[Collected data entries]
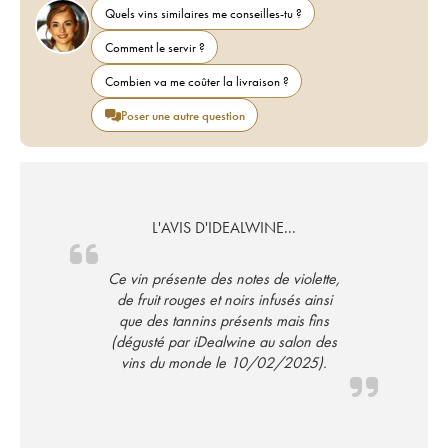
Quels vins similaires me conseilles-tu ?
Comment le servir ?
Combien va me coûter la livraison ?
Poser une autre question
L'AVIS D'IDEALWINE...
Ce vin présente des notes de violette,
de fruit rouges et noirs infusés ainsi
que des tannins présents mais fins
(dégusté par iDealwine au salon des
vins du monde le 10/02/2025).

About this task:
Each entry above is to be given again exactly, and any image in it is to be dropped.

Solution to the exercise:
Quels vins similaires me conseilles-tu ?
Comment le servir ?
Combien va me coûter la livraison ?
Poser une autre question
L'AVIS D'IDEALWINE...
Ce vin présente des notes de violette,
de fruit rouges et noirs infusés ainsi
que des tannins présents mais fins
(dégusté par iDealwine au salon des
vins du monde le 10/02/2025).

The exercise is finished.